O que se publicou em língua portuguesa sobre o Brasil nos três séculos que se seguiram à viagem de Pedro Álvares Cabral? Que Brasil e que brasileiros seria possível extrair desses escritos? Seria um Brasil do colono em contraponto ao do estrangeiro? Essas foram algumas das perguntas que motivaram o professor titular do Departamento de História da Faculdade de Ciências Humanas e Sociais em Franca, Jean Marcel Carvalho França, a dedicar quase uma década às pesquisas.
As respostas foram reunidas em O Rio de Janeiro em Língua Portuguesa (1576-1808), publicado pela Editora Universitária da UFSCar no ano passado. O livro foi o vencedor da edição 2025 do Prêmio Professor Doutor Joaquim Veríssimo Serrão, instituído pela Fundação Engenheiro António de Almeida na Academia Portuguesa da História. A premiação anual é destinada a acadêmicos, autores de uma obra histórica considerada notável.
França explica que a conclusão mais poderosa do livro foi, de fato, constatar, por meio das publicações do período, a existência de dois Brasis, como imaginava no início das investigações. Segundo o autor, de um lado, há “um Brasil estrangeiro, propagado na Europa sobretudo em inglês e francês – mas também, em menor escala, em espanhol, em holandês, em italiano e mesmo em alemão –, que tinha contornos muito precisos e temporalmente persistentes. Tratava-se de uma terra prodigiosa e plena de potencialidades que, lamentavelmente, caiu nas mãos de um povo pouco obreiro, de sangue mais e mais misturado e de hábitos, na sua maioria, condenáveis, um povo que caminhava a passos lentos rumo à civilização, isto é, rumo a um modo europeu de se viver”, explica.

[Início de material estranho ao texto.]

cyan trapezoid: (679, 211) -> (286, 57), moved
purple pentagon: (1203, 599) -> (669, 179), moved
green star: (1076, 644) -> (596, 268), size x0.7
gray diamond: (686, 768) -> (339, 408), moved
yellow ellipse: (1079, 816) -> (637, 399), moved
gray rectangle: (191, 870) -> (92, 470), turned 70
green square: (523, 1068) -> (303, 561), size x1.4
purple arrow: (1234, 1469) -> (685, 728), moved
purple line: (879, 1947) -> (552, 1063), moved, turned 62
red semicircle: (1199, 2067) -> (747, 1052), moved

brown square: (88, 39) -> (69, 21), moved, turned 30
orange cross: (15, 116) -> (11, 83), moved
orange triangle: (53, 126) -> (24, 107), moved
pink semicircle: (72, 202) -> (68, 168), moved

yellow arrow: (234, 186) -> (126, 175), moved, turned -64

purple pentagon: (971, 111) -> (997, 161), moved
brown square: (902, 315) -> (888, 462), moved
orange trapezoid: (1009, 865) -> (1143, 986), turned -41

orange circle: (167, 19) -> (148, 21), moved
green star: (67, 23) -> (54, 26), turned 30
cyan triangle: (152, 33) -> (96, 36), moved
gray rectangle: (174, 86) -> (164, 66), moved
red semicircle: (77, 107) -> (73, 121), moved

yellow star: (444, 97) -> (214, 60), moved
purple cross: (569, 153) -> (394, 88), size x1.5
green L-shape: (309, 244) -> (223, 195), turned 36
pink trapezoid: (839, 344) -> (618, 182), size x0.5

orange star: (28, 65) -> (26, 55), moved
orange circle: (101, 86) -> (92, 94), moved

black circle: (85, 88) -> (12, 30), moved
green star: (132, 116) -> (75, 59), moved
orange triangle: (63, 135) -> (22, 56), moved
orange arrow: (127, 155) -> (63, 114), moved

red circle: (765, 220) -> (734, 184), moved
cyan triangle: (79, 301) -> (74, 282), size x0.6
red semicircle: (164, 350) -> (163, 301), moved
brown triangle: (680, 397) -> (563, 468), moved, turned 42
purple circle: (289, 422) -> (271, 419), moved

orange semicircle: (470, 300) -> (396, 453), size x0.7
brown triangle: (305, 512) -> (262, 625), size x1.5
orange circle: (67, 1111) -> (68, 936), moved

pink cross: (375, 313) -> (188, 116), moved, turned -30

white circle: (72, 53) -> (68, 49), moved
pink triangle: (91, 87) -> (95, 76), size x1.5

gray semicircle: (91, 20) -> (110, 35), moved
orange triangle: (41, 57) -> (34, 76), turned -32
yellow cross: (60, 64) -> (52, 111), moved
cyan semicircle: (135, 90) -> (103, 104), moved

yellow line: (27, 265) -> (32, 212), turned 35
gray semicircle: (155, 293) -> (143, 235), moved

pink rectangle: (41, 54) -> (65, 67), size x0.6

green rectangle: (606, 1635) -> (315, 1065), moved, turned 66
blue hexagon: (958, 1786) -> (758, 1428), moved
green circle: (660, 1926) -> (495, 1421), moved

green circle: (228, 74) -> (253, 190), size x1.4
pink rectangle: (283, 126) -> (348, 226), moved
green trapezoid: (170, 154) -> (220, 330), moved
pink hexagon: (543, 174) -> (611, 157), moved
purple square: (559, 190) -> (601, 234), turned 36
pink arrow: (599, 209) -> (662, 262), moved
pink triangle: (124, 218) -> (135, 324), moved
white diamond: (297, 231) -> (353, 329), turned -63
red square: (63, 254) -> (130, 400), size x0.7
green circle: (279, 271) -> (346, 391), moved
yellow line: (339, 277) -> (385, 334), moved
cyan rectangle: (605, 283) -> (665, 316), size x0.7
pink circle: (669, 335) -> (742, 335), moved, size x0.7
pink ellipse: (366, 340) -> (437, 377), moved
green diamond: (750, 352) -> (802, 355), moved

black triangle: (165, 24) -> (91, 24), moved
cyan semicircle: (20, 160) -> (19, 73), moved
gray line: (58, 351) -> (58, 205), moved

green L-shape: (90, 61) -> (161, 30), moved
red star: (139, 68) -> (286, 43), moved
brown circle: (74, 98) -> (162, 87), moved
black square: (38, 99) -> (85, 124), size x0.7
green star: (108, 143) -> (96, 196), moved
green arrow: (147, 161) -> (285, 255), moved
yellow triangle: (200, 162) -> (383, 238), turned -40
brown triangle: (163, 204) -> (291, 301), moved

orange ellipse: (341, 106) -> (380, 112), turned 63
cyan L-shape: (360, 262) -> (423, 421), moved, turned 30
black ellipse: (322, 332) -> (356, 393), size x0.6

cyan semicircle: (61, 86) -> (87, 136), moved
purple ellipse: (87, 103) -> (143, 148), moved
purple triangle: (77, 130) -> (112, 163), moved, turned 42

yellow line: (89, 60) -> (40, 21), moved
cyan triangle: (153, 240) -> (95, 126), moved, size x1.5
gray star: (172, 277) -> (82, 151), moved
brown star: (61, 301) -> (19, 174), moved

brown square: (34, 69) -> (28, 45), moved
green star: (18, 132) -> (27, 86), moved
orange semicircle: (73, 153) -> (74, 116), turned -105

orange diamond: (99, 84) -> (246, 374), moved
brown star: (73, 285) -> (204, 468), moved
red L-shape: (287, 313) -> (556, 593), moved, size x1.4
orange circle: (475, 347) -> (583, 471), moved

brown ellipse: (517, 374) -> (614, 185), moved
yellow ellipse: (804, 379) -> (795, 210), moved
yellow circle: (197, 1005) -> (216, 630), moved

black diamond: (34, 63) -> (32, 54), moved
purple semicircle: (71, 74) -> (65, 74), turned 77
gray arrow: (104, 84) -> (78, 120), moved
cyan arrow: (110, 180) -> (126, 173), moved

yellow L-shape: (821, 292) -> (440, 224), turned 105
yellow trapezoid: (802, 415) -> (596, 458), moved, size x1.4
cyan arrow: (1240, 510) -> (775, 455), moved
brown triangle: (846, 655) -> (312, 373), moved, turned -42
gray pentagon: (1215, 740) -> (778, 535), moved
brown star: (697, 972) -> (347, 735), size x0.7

De outro, há um Brasil em língua portuguesa construído pelos colonos e para os colonos. Nesse retrato, tem-se “um país vago e impreciso, diferente daquele Brasil figurativo pintado nas páginas da literatura de viagem, bastante religioso e composto não propriamente por habitantes, mas por almas virtuosas e almas pecadoras, umas e outras carentes da assistência de uma igreja e de uma coroa católicas”, completa o pesquisador.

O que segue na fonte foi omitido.